» Instructions for the task: After locating the line that contains "Летом 2007 года, во время" in the records below, write out exactly that line and each line after it through the one that contains "under sengen eller", and nothing else.

- Opening Delimiter -

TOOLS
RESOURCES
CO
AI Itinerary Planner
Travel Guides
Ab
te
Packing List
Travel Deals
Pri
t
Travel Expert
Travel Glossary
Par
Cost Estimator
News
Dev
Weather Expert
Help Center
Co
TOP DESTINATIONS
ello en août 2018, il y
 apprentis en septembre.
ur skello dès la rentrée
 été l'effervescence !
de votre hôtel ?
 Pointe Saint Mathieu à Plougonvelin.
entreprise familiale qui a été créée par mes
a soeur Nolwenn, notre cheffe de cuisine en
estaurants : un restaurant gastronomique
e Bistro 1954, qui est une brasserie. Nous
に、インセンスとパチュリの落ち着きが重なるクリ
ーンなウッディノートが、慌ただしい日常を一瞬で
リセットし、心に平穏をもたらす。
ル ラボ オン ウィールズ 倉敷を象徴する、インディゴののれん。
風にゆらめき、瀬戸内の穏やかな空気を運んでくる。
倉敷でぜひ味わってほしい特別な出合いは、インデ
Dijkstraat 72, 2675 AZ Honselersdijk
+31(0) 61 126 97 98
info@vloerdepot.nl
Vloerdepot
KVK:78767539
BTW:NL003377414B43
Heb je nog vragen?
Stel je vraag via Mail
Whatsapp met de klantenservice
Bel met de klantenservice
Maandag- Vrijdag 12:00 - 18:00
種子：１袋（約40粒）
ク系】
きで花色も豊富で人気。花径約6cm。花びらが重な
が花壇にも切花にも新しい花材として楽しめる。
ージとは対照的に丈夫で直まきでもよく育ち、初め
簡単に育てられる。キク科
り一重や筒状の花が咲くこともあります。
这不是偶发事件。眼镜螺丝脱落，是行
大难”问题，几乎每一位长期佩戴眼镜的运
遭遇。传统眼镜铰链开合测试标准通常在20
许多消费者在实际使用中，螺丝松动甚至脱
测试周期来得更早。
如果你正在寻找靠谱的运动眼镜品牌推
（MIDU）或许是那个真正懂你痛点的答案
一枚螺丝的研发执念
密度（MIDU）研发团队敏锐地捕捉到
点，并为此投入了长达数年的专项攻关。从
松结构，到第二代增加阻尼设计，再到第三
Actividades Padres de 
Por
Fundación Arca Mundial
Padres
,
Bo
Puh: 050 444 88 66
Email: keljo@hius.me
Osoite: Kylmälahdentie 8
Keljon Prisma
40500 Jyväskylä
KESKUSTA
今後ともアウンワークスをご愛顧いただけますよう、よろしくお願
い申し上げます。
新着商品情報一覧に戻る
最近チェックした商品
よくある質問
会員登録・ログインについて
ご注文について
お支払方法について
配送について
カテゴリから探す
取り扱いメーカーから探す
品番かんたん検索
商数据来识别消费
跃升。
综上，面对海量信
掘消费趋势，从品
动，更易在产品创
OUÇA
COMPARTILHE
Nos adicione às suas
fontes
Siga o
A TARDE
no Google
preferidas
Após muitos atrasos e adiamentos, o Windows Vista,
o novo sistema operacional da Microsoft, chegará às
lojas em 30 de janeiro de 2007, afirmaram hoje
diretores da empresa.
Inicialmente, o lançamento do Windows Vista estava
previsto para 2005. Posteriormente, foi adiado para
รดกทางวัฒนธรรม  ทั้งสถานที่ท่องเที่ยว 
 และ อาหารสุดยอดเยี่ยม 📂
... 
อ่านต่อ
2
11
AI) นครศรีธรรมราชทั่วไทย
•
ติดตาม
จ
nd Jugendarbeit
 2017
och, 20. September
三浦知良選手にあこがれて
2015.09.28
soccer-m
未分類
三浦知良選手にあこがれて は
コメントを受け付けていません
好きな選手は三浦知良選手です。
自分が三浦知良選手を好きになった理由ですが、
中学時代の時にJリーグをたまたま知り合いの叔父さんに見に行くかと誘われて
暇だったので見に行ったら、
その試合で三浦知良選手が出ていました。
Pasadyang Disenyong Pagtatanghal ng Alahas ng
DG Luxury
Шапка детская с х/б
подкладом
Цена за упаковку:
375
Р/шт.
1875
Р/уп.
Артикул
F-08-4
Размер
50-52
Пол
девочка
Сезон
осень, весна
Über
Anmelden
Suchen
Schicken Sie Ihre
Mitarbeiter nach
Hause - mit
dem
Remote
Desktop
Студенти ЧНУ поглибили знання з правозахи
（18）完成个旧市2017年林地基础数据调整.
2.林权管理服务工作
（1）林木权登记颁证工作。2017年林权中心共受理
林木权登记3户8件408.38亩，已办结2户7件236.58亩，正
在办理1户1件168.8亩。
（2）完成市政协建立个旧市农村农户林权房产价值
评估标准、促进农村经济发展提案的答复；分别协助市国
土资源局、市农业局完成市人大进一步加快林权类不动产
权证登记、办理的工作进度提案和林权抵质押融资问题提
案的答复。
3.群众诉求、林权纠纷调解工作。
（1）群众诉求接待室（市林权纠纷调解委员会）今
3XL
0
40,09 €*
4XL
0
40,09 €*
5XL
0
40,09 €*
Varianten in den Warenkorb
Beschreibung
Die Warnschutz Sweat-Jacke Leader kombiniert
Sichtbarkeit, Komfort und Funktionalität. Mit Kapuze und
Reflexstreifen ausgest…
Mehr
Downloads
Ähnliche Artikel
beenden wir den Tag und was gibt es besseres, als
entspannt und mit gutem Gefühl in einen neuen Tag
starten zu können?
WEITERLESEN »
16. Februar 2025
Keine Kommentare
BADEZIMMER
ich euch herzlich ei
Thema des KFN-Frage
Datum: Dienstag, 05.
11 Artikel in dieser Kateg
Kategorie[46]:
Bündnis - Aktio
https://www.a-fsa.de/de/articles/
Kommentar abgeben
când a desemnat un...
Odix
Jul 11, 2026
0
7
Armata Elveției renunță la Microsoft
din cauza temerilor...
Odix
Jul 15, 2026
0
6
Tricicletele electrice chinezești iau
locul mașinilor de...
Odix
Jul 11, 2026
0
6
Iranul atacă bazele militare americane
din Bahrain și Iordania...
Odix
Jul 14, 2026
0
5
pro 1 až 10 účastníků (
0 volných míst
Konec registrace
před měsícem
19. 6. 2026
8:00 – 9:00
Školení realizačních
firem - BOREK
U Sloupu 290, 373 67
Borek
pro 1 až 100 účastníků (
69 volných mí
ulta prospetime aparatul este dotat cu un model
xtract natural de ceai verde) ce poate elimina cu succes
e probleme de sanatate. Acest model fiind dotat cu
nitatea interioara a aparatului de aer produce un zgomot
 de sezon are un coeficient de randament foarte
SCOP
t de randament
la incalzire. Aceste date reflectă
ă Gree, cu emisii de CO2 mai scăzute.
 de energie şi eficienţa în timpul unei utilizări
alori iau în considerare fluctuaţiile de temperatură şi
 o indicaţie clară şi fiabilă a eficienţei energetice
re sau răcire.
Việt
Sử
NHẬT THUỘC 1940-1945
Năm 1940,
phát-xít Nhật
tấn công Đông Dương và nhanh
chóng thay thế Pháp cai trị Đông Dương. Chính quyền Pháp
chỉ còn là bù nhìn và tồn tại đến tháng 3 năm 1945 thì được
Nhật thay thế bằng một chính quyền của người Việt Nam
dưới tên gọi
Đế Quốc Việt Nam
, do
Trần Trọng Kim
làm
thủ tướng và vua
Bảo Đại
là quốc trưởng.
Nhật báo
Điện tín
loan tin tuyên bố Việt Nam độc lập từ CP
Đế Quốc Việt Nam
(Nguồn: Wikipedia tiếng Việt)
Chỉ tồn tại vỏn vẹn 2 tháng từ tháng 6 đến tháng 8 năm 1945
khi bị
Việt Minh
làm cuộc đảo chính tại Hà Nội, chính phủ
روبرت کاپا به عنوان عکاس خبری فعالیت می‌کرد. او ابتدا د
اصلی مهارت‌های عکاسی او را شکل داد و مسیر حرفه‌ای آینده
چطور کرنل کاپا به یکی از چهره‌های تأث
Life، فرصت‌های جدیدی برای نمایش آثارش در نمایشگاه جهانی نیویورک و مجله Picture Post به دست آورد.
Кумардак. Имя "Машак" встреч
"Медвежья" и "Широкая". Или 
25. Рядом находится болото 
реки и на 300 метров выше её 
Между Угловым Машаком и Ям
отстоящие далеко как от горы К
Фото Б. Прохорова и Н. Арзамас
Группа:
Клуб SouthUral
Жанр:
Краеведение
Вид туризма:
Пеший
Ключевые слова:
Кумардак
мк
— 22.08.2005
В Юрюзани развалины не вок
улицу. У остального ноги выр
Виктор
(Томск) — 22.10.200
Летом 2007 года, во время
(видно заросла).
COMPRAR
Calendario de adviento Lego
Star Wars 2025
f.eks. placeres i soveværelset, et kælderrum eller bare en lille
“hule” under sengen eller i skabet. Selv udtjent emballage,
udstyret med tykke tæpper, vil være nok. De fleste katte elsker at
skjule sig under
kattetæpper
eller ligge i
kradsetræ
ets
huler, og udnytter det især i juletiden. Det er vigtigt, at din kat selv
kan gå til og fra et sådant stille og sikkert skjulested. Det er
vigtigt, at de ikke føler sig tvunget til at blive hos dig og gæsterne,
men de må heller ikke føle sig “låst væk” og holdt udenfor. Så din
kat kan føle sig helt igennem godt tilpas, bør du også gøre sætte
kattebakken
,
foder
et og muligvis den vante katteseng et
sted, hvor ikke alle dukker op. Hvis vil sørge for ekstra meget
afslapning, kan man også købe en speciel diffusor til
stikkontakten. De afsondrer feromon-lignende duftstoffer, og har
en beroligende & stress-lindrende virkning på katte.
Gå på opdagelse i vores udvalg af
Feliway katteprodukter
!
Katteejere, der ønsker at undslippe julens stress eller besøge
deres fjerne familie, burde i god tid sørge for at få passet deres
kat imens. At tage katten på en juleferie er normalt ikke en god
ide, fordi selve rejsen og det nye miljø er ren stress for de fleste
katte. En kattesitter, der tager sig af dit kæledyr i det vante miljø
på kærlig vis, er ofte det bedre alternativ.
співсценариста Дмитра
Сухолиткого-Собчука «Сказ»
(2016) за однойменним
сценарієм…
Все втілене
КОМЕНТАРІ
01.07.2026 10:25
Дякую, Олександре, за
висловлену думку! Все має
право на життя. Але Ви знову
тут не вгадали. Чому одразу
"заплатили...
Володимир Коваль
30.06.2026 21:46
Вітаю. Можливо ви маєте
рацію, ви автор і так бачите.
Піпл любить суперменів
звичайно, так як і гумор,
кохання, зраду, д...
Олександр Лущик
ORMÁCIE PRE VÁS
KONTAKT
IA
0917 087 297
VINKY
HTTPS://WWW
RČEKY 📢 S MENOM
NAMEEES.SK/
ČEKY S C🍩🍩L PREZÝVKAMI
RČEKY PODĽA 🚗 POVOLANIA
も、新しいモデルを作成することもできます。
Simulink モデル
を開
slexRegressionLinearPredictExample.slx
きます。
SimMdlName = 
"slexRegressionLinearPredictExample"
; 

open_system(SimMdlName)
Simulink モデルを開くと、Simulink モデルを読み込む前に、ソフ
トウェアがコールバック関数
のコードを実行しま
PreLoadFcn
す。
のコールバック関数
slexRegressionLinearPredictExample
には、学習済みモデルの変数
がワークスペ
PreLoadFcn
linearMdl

- Closing Delimiter -

» Written answer:
Летом 2007 года, во время
(видно заросла).
COMPRAR
Calendario de adviento Lego
Star Wars 2025
f.eks. placeres i soveværelset, et kælderrum eller bare en lille
“hule” under sengen eller i skabet. Selv udtjent emballage,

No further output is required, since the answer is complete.